Mais la fête n’attend pas. Aujourd’hui, on laisse le désespoir sur le trottoir. On le piétine. On redevient tous des humains. On se prend à rêver à un monde sans frontière. La musique enfle de tous les côtés. Les batucadas rythment le défilé. Les grosses caisses laissent éclater leur sonorité sur tous les murs du quartier. Il y a aussi des chants de luttes, des chants italiens. De toute part, les langues résonnent, s’interpellent parce que la Plaine est sans frontière, insoumise, réfractaire envers tous ceux qui veulent la faire plier. Et la chanson « Touchez pas la plaine » prend une ampleur inédite en ce dimanche sans limite.
Au loin, des femmes dansent, debout sur les poubelles pendant que deux grands gaillards miment une bataille à l’épée devant leurs gamins hilares. La farine fuse. Une ambiance neigeuse trouble le ciel laiteux. Au carnaval, il n’y a plus d’âge. Plus de sexe. Plus d’espace. Seul le bruit de nos rêves et de notre révolte. Nos pas résonnent autant que nos chansons. On est des centaines. Peut-être des milliers. Ensemble. Indestructible.

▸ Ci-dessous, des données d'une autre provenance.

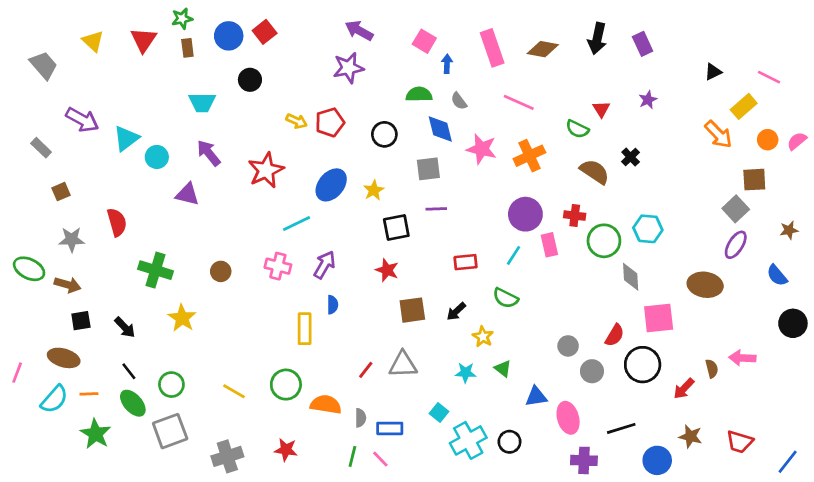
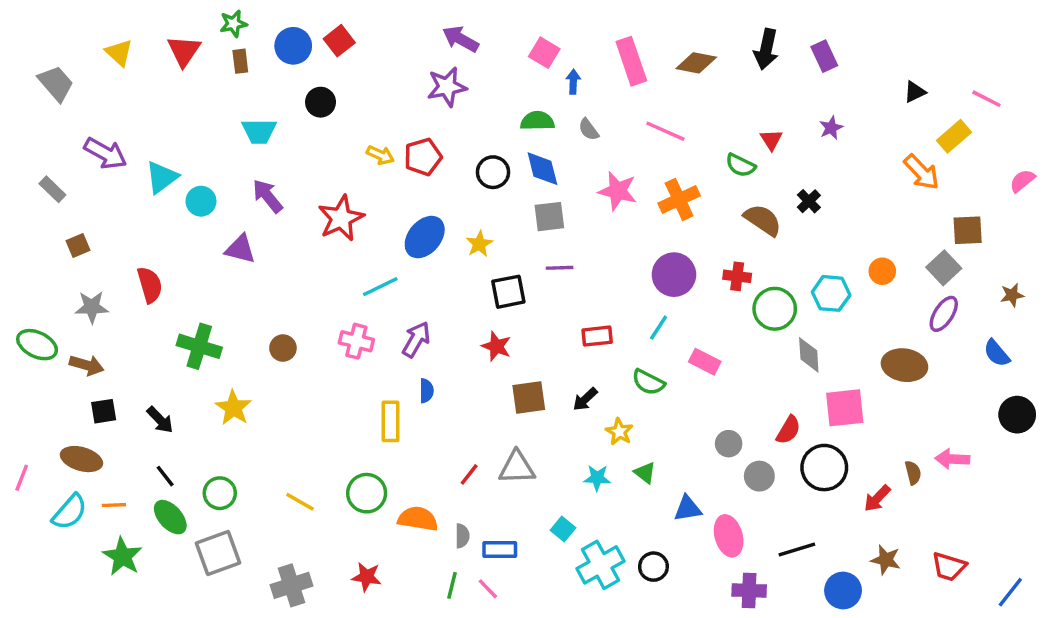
blue diamond: (440, 129) -> (542, 169), moved
orange circle: (768, 140) -> (882, 271), moved
pink rectangle: (549, 245) -> (705, 362), moved, turned -50

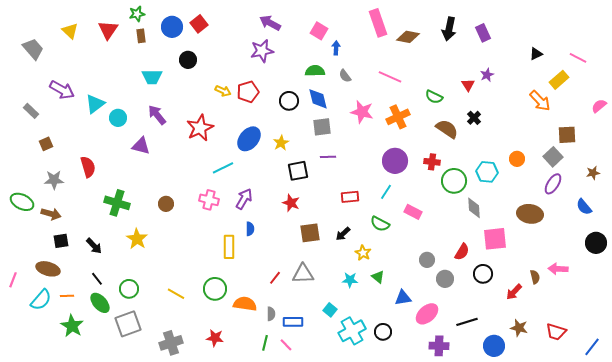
pink rectangle: (631, 61) -> (378, 23), moved
red triangle: (771, 140) -> (468, 85), moved
black circle: (824, 468) -> (483, 274), size x0.7
pink ellipse: (729, 536) -> (427, 314), turned 65

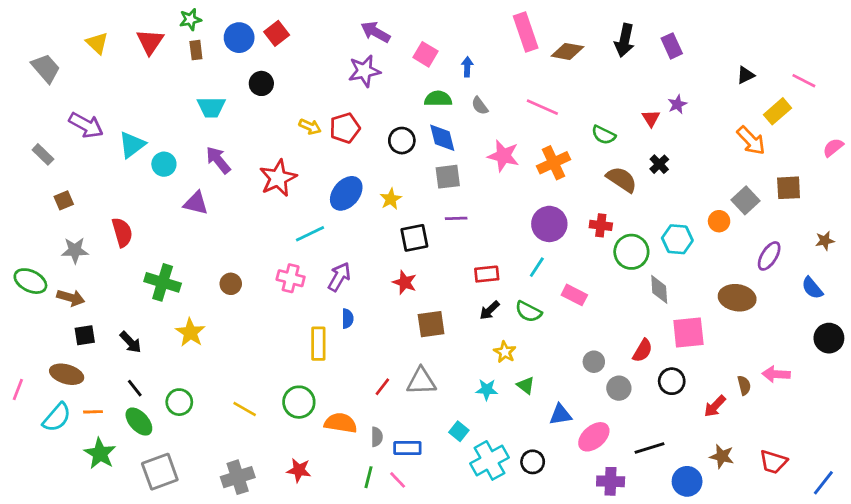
pink square: (319, 31) -> (426, 54), moved
gray square: (553, 157) -> (745, 200), moved
black arrow: (343, 234) -> (489, 310), moved
gray square: (128, 324) -> (160, 472), moved

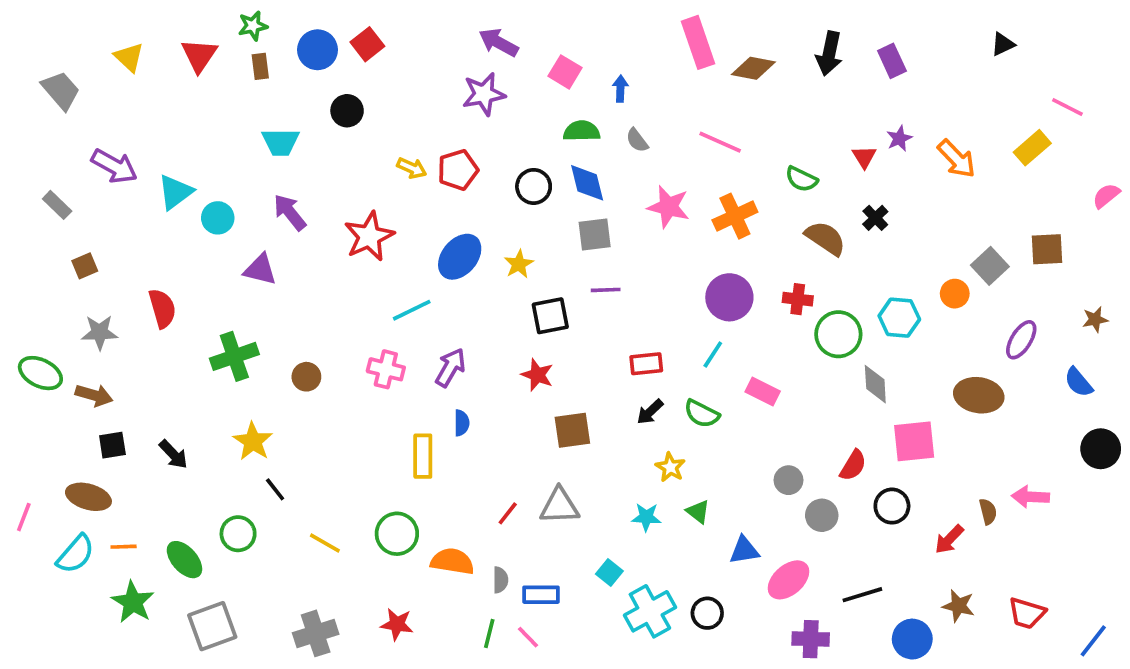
black triangle: (745, 75) -> (1003, 44), moved
orange arrow: (751, 141) -> (957, 159), moved
green cross: (163, 282) -> (234, 356), moved, turned -36
black line: (135, 388) -> (275, 489), moved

Que l’on soit catcheur mexicain, jongleur ou pirate des caraïbes, la foule est animée par une seule et unique envie : danser, crier, hurler. Vivre la rue intensément, prendre l’homme-ours par le bras et l’embarquer dans une sarabande infernale. Tous masqués, tous anonymes mais avec un seul et même corps de fête. Redevenir le temps d’une ronde, primitif et sensuel.
À Noailles, la foule virevolte sous la farine. La liesse prend chair. L’allégresse est partout et se chante à tue-tête. Les tambourins s’ébrouent sous la poudre blanche et les yeux rougis ne sont pas seulement dus à un trop plein de farine. L’émotion est là, palpable. C’est beau une fête qui danse. C’est merveilleux un peuple qui chante. Quelques-uns ont le cœur prêt à exploser.

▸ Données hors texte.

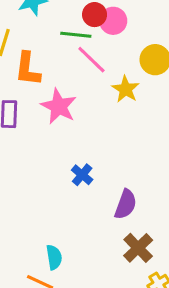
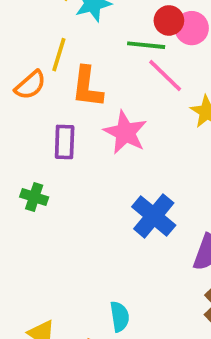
blue cross: (82, 175) -> (154, 216), size x1.6

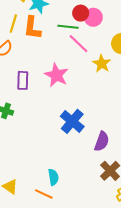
yellow line: (59, 55) -> (13, 24), moved
orange L-shape: (87, 87) -> (32, 28), moved

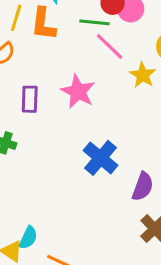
cyan semicircle: (53, 177) -> (28, 238), moved, turned 35

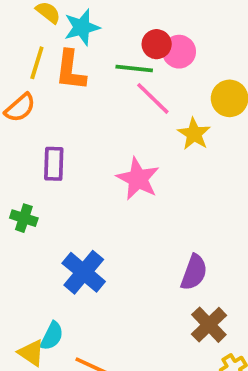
pink star: (78, 92) -> (138, 179), moved
blue cross: (101, 158) -> (84, 272), moved

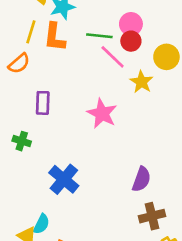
red circle: (157, 44) -> (131, 41), moved
brown cross: (209, 325) -> (152, 216), turned 30

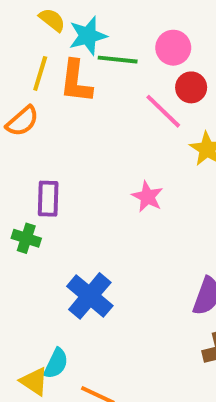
pink circle: (131, 24) -> (173, 48), moved
green line: (99, 36) -> (118, 60), moved
purple rectangle: (43, 103) -> (48, 199), moved
pink star: (102, 113) -> (147, 197), size x0.7

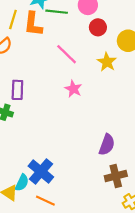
pink line: (163, 111) -> (67, 54), moved
blue cross: (90, 296) -> (41, 172), moved

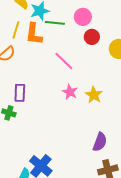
yellow star: (107, 62) -> (94, 95), moved

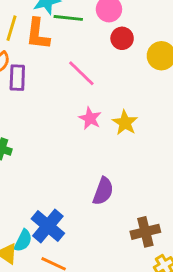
purple rectangle: (20, 93) -> (17, 78), moved
purple semicircle: (100, 142) -> (103, 191), moved

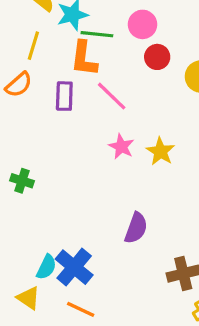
orange L-shape: (38, 34) -> (84, 59), moved
purple rectangle: (17, 78) -> (64, 96), moved
cyan semicircle: (23, 241) -> (46, 267), moved

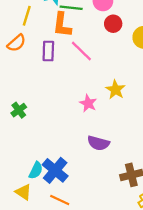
pink star: (121, 147) -> (88, 103), moved
green cross: (22, 181) -> (19, 110), turned 35
purple semicircle: (136, 228) -> (98, 143), turned 85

Le Caramantran n’a plus que quelques heures à vivre. Son avocat tentera bien de le défendre mais la vox populi le condamnera vite fait, bien fait, aux flammes. Le feu embrase la Plaine qui s’offre au crépuscule. « Adieu Paure Carnavas» s’élève et chasse l’hiver une fois pour toute. Le printemps, la vie est là, au seuil de cette journée qui s’achève. Les flammes lèchent le bois, la foule se fait ombre chinoise, des silhouettes d’un autre temps sautent. Bravaches poupées de chair et de chants qui célèbrent et honorent Bacchus et tous ses saints endiablés.

             La Plaine devient un chaudron, presque un volcan en éruption d’hommes et de femmes prêt à assaillir l’aube. Tous ensorcelés, tous unis dans cette dernière danse. Avec l’espoir secret que jamais ne finisse cette nuit.